Deeskalation in Idlib

Das Astana-Treffen vereinbart eine Waffenruhe für eine vierte Region in Syrien

  • Karin Leukefeld
  • Lesedauer: 3 Min.

Zum sechsten Mal trafen Ende vergangener Woche Delegationen der syrischen Regierung und einiger bewaffneter Gruppen in der kasachischen Hauptstadt Astana zusammen. Dabei unterzeichneten sie ein Deeskalationsabkommen für die Provinz Idlib. Die Nusra Front, die sich heute »Front zur Eroberung von Syrien« nennt, will den Kampf allerdings fortsetzen.

Auf Vorschlag der Garantiemächte Russland, Iran und Türkei einigten sich die Delegationen auf die Markierung eines vierten Deeskalationsgebietes in Syrien. Die Provinz Idlib im Nordwesten des Landes soll von der syrischen Armee, von Vertretern der bewaffneten Gruppen sowie von insgesamt 1500 Kontrollkräften der Garantiemächte gesichert werden. Russland ist zusätzlich mit Militärpolizei in Syrien vertreten. Die Beobachter sollen an Kontroll- und Überwachungspunkten stationiert werden. Ihre Aufgabe ist es, die vereinbarte Waffenruhe zu sichern und Kampfhandlungen der verfeindeten Seiten in Syrien zu verhindern.

Die Provinz Idlib wird in weiten Teilen von der Nusra Front kontrolliert. Die Organisation, die von den Vereinten Nationen als »Terrororganisation« eingestuft wird, kündigte ihren Widerstand gegen die Vereinbarung an. Deeskalation bedeute »sich zu ergeben«, wurde die Organisation von der Nachrichtenagentur Reuters zitiert. Kritiker der Deeskalationsabkommen in Syrien sprechen von einer »Spaltung des Landes«.

Die Grenze des Deeskalationsgebietes der Provinz Idlib soll auch Teile der Nachbarprovinzen Latakia, Aleppo und Hama umfassen. Die Vereinbarung sieht vor, dass alle bewaffneten Akteure die Waffen ruhen lassen. Die Garantiemächte planen die Einrichtung von Versöhnungszentren, durch die die verfeindeten Seiten miteinander ins Gespräch kommen sollen. Die russische Armee hatte Anfang 2016 auf der Militärbasis Hmeimim (Latakia) ein Versöhnungszentrum eingerichtet, das bis zum Sommer 2017 insgesamt 2235 lokale Waffenstillstände zwischen den verfeindeten Seiten in Syrien vermitteln konnte.

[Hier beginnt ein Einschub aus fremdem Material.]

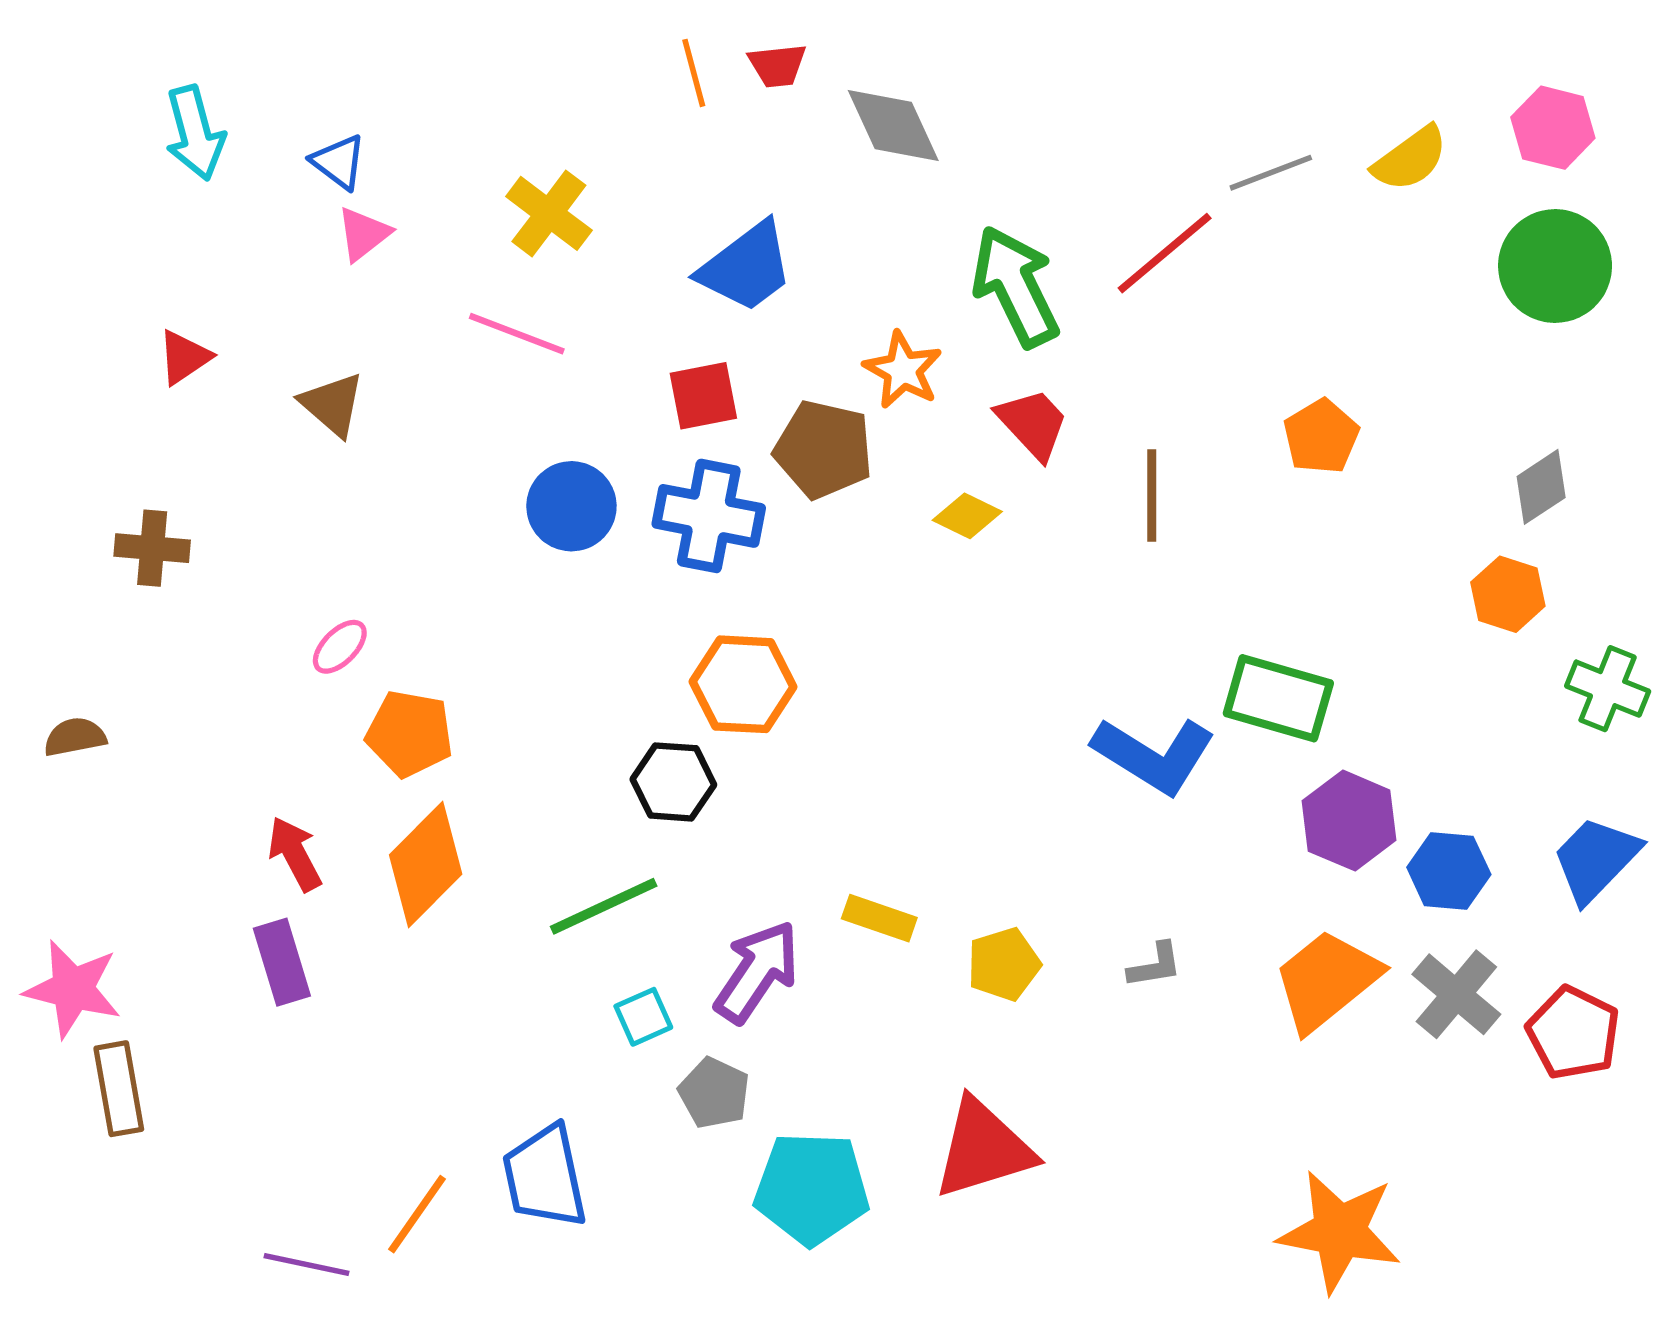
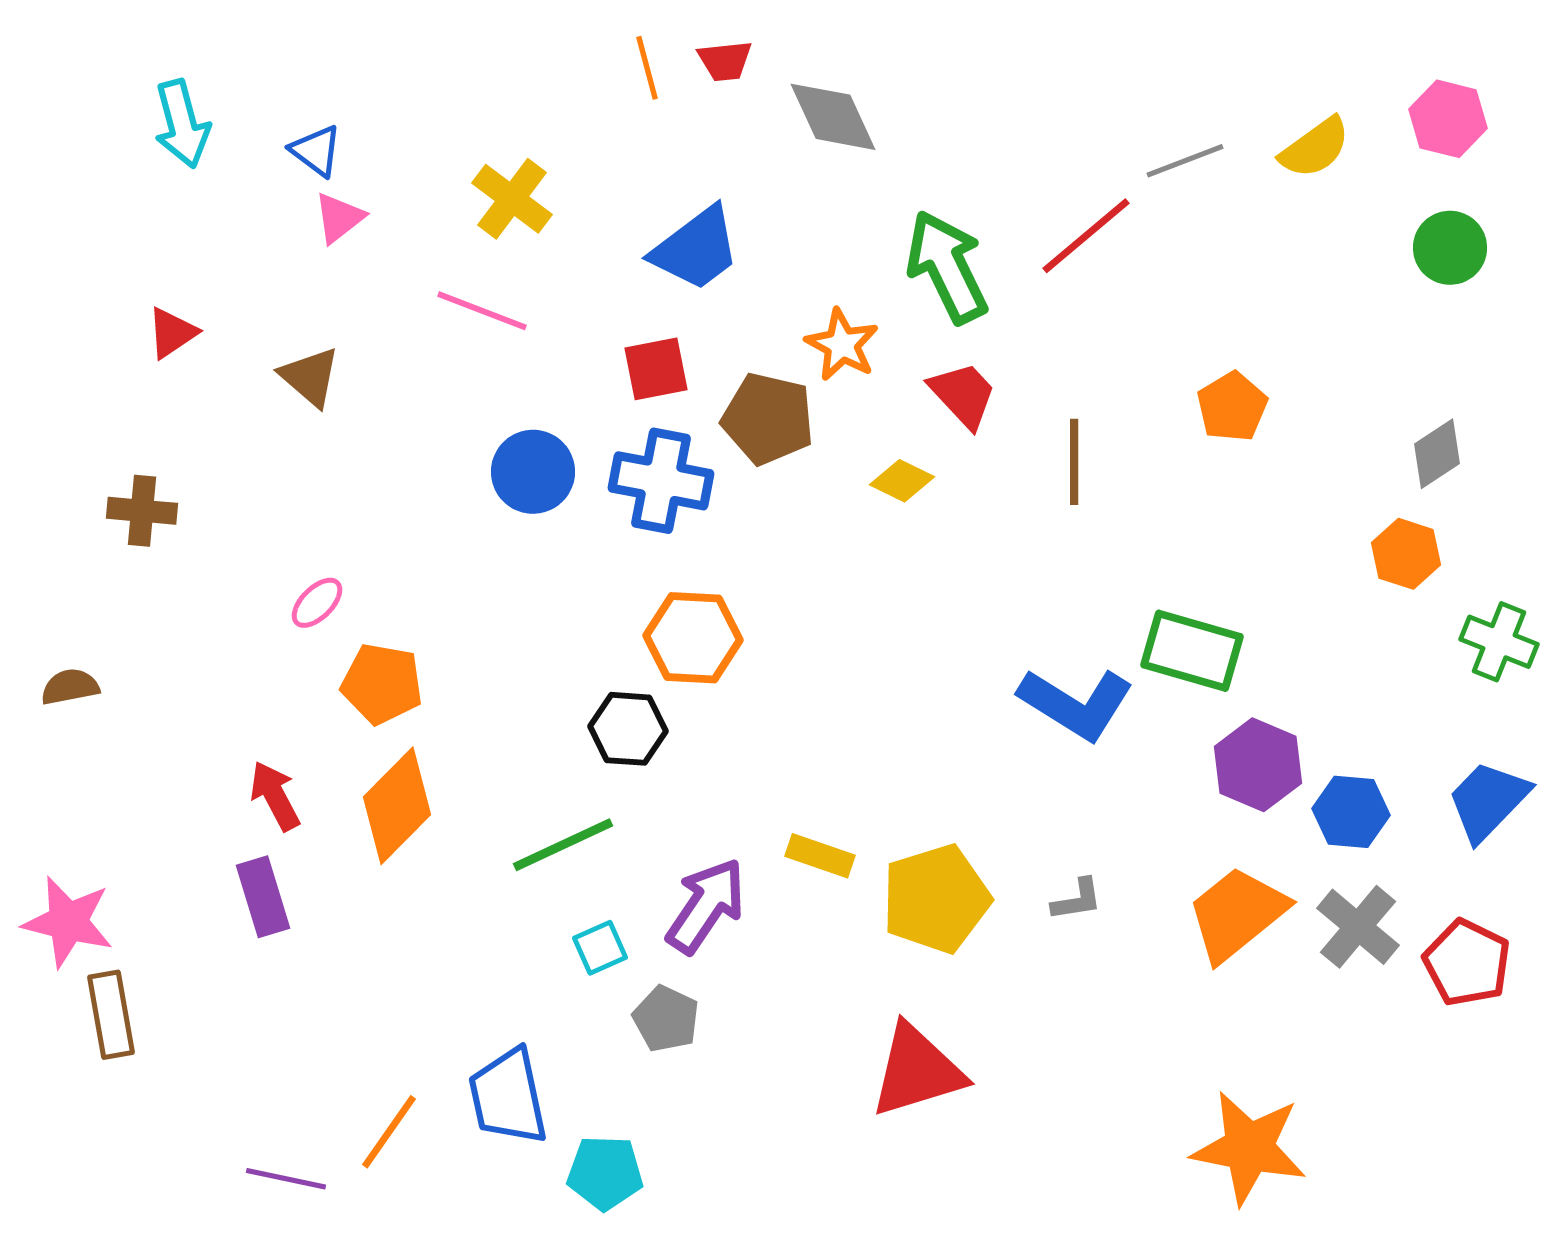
green circle: (1555, 266) -> (1450, 248), size x0.7
yellow pentagon: (1004, 964) -> (936, 899), size x1.6
cyan pentagon: (812, 1188) -> (605, 1173), moved, size x0.7

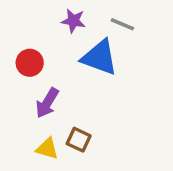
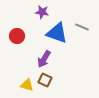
gray line: (122, 24) -> (82, 27), moved
purple arrow: (47, 103) -> (44, 59), moved

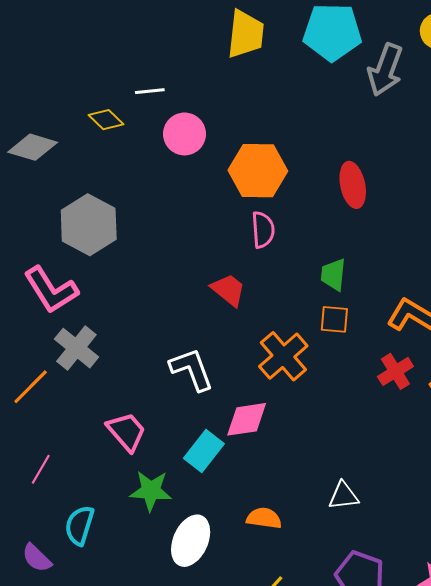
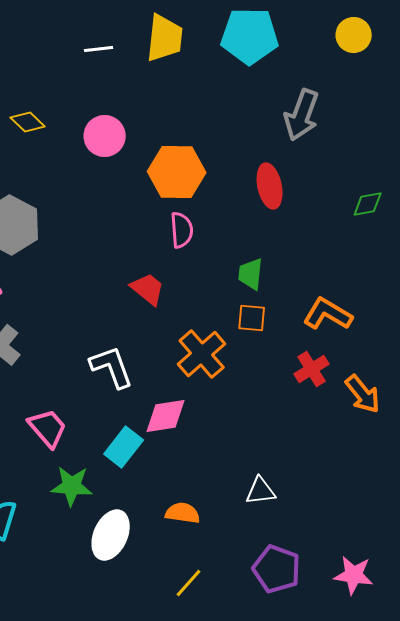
gray arrow: (385, 70) -> (302, 115), moved
white line: (150, 91) -> (99, 49), moved

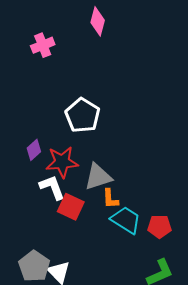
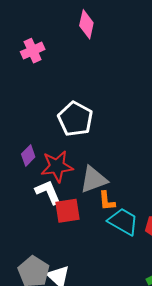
red square: (71, 207) -> (68, 211), turned -32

Der Vertreter der russischen Streitkräfte in Syrien, Generalleutnant Sergej Kuralenko, erklärte am Samstag, man arbeite gemeinsam mit der syrischen Regierung daran, die Infrastruktur in den Deeskalationsgebieten wieder herzustellen. Das sei eine wesentliche Voraussetzung, damit die Zivilbevölkerung wieder zurückkehren könne. 233 bewaffnete Gruppen hätten zugesagt, den Waffenstillstand einzuhalten und ein entsprechendes Abkommen unterzeichnet.

Das Außenministerium in Damaskus begrüßte die Entscheidung, die Provinz Idlib als Deeskalationsgebiet zu markieren. Die Vereinbarung legitimiere aber nicht die Anwesenheit von türkischen Streitkräften auf syrischem Territorium, die man als »illegal« betrachte. Die syrische Regierung habe Russland und den Iran beauftragt, das endgültige Abkommen auszuhandeln. Beide Staaten seien Partner der syrischen Regierung, die Türkei müsse ihre Unterstützung der Kämpfer einstellen. Die Deeskalationsvereinbarung für die Provinz Idlib sei »zeitlich befristet«, so das Außenministerium weiter. Es gehe darum, »die Verbindungsstraße zwischen Damaskus, Hama und Aleppo wieder zu öffnen, um das Leid der Zivilbevölkerung in und um Aleppo zu verringern«.

Der UN-Sondervermittler für Syrien, Staffan De Mistura, begrüßte die Vereinbarung für Idlib. Die Deeskalationsgebiete hätten in Syrien erheblich dazu beigetragen, dass die Gewalt abgenommen hätte. Um die staatliche Souveränität Syriens und die territoriale Integrität zu bewahren, dürften die Vereinbarungen allerdings nur »vorübergehend« sein, betonte De Mistura. Der Schwung von Astana müsse nun nach Genf übertragen werden, um auf der Basis des Deeskalationsprozesses die politische Entwicklung voranzubringen.